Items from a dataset
━━━━━━━━━━
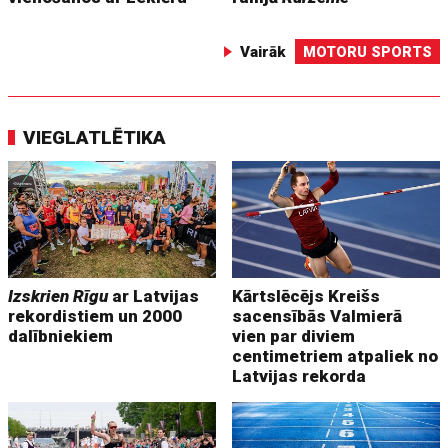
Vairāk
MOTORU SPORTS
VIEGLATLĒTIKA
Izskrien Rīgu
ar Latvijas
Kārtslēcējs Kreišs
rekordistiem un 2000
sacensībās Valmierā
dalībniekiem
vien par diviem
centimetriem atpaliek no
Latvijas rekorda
━━━━━━━━━━
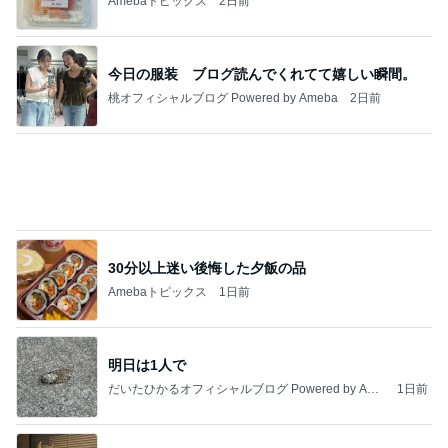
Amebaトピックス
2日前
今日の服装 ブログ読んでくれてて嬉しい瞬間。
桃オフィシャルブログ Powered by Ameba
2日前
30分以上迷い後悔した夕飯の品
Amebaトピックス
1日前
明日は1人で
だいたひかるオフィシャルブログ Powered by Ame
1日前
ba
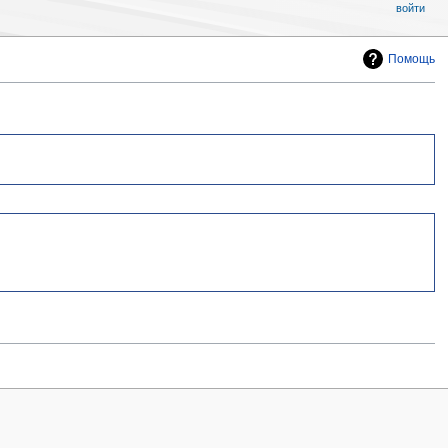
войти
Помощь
━━━━━━━━━━
Your task → Please find all lines of the entries that hold the string "Powered" and copy them.

Result →
桃オフィシャルブログ Powered by Ameba
だいたひかるオフィシャルブログ Powered by Ame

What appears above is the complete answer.